Grands journaux contre réseaux sociaux : au printemps, après un dessin sur Nétanyahou jugé antisémite sur les réseaux sociaux, le New York Times décida d’arrêter de publier des caricatures dans son édition internationale. Sans toutefois l’assumer. Le dessinateur Chappatte racontait alors (dans le Monde !) qu’il voyait de plus en plus souvent des photos remplacer ses propres dessins, sans qu’aucune autorité du journal ose lui en parler. Ce n’est pas facile, pour un patron de journal, d’avouer qu’on a peur d’un dessin.

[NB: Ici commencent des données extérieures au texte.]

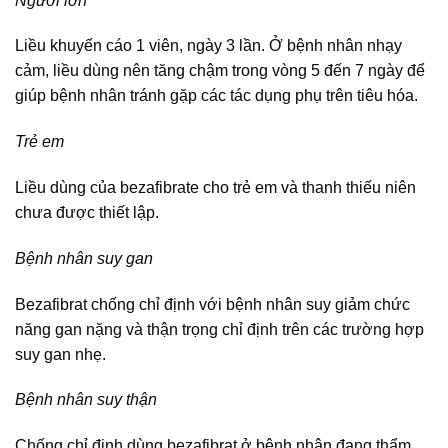
Người lớn
Liều khuyến cáo 1 viên, ngày 3 lần. Ở bệnh nhân nhạy
cảm, liều dùng nên tăng chậm trong vòng 5 đến 7 ngày để
giúp bệnh nhân tránh gặp các tác dụng phụ trên tiêu hóa.
Trẻ em
Liều dùng của bezafibrate cho trẻ em và thanh thiếu niên
chưa được thiết lập.
Bệnh nhân suy gan
Bezafibrat chống chỉ định với bệnh nhân suy giảm chức
năng gan nặng và thận trọng chỉ định trên các trường hợp
suy gan nhẹ.
Bệnh nhân suy thận
Chống chỉ định dùng bezafibrat ở bệnh nhân đang thẩm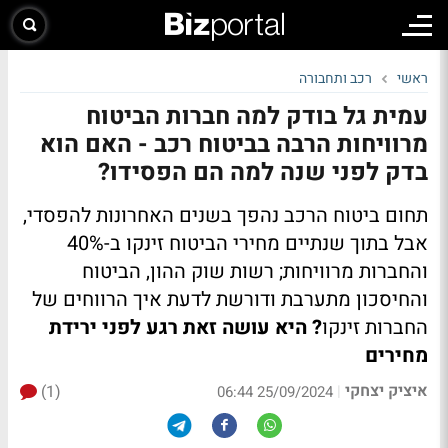
ראשי
רכב ותחבורה
עמית גל בודק למה חברות הביטוח
מרוויחות הרבה בביטוח רכב - האם הוא
בדק לפני שנה למה הם הפסידו?
תחום ביטוח הרכב נהפך בשנים האחרונות להפסדי,
אבל בתוך שנתיים מחירי הביטוח זינקו ב-40%
והחברות מרוויחות; רשות שוק ההון, הביטוח
והחיסכון מתערבת ודורשת לדעת איך הרווחים של
החברות זינקו
? היא עושה זאת רגע לפני ירידת
מחירים
איציק יצחקי
(1)
|
25/09/2024 06:44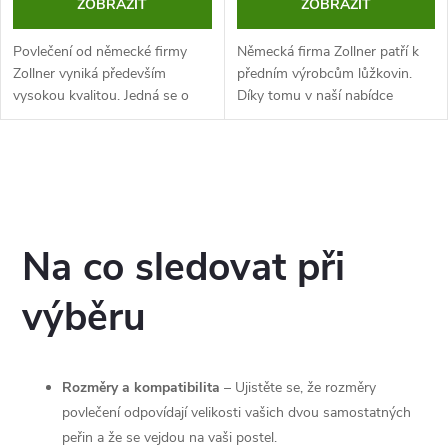
ZOBRAZIT
ZOBRAZIT
Povlečení od německé firmy
Německá firma Zollner patří k
Zollner vyniká především
předním výrobcům lůžkovin.
vysokou kvalitou. Jedná se o
Díky tomu v naší nabídce
ložní prádlo, které má vysokou
můžete najít kvalitní ložní
gramáž, je kvalitně zpracované
prádlo. Povlečení Sydney je
a určené pro opakované
vyrobeno z materiálu, který je
O
používání....
šetrný k...
v
l
Na co sledovat při
á
výběru
d
a
Rozměry a kompatibilita
– Ujistěte se, že rozměry
c
povlečení odpovídají velikosti vašich dvou samostatných
peřin a že se vejdou na vaši postel.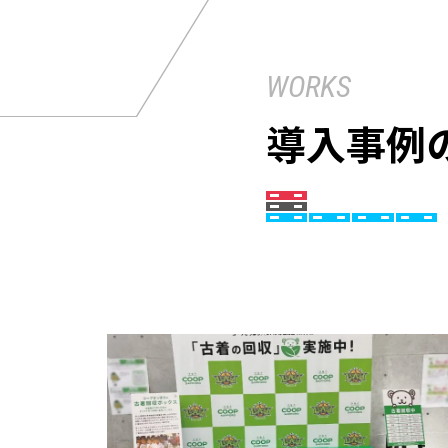
WORKS
導入事例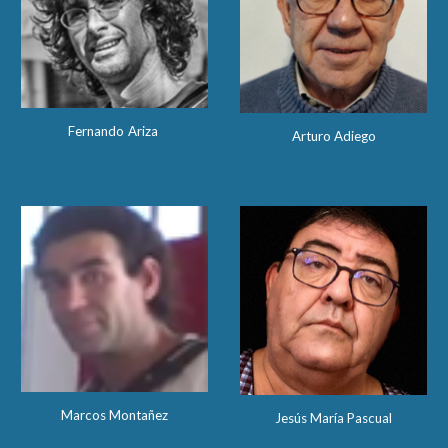
Fernando
Ariza
Arturo Adiego
Marcos Montañez
Jesús María Pascual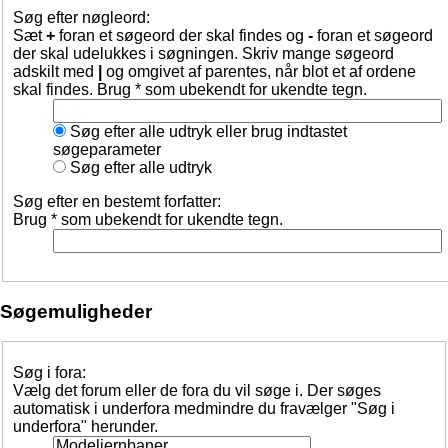
Søg efter nøgleord:
Sæt
+
foran et søgeord der skal findes og
-
foran et søgeord
der skal udelukkes i søgningen. Skriv mange søgeord
adskilt med
|
og omgivet af parentes, når blot et af ordene
skal findes. Brug * som ubekendt for ukendte tegn.
Søg efter alle udtryk eller brug indtastet
søgeparameter
Søg efter alle udtryk
Søg efter en bestemt forfatter:
Brug * som ubekendt for ukendte tegn.
Søgemuligheder
Søg i fora:
Vælg det forum eller de fora du vil søge i. Der søges
automatisk i underfora medmindre du fravælger "Søg i
underfora" herunder.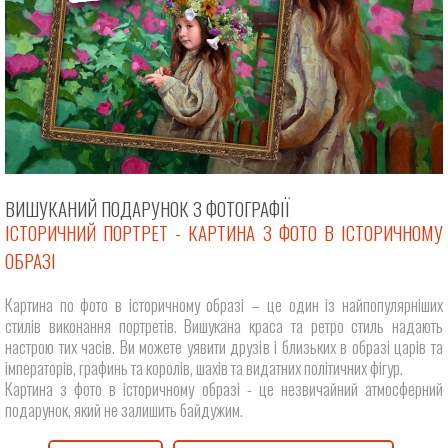
ВИШУКАНИЙ ПОДАРУНОК З ФОТОГРАФІЇ
ІСТОРИЧНИЙ ПОРТРЕТ - КАРТИНА З ФОТО В ІСТОРИЧНОМУ
ОБРАЗІ
Картина по фото в історичному образі – це один із найпопулярніших
стилів виконання портретів. Вишукана краса та ретро стиль надають
настрою тих часів. Ви можете уявити друзів і близьких в образі царів та
імператорів, графинь та королів, шахів та видатних політичних фігур.
Картина з фото в історичному образі - це незвичайний атмосферний
подарунок, який не залишить байдужим.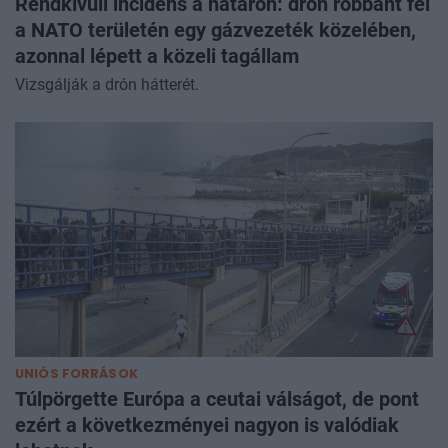
Rendkívüli incidens a határon: drón robbant fel
a NATO területén egy gázvezeték közelében,
azonnal lépett a közeli tagállam
Vizsgálják a drón hátterét.
UNIÓS FORRÁSOK
Túlpörgette Európa a ceutai válságot, de pont
ezért a következményei nagyon is valódiak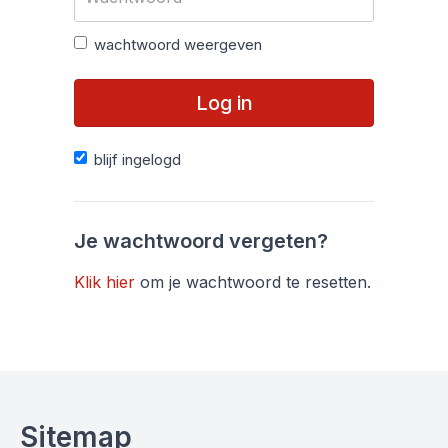
wachtwoord weergeven
Log in
blijf ingelogd
Je wachtwoord vergeten?
Klik hier
om je wachtwoord te resetten.
Sitemap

Et voilà que la malédiction de la caricature atteint le journal français. C’est l’affaire Gorce. Elle est embrouillée. On suit avec peine les explications sinueuses de Gorce, expliquant que son dessin visait, non pas les victimes d’inceste, ou les transgenres (catégories dominées), mais le philosophe dominant Alain Finkielkraut. On a suivi tout aussi difficilement les explications tout aussi sinueuses du Monde les premiers jours, expliquant qu’à la légitime liberté du dessinateur, s’opposait la tout aussi légitime liberté de la direction de ne pas publier son dessin. Renard libre dans poulailler libre, on connaît la chanson. Jadis, les directions avaient la sagesse de se donner le choix chaque jour entre plusieurs dessins. Il semble que le Monde y a renoncé.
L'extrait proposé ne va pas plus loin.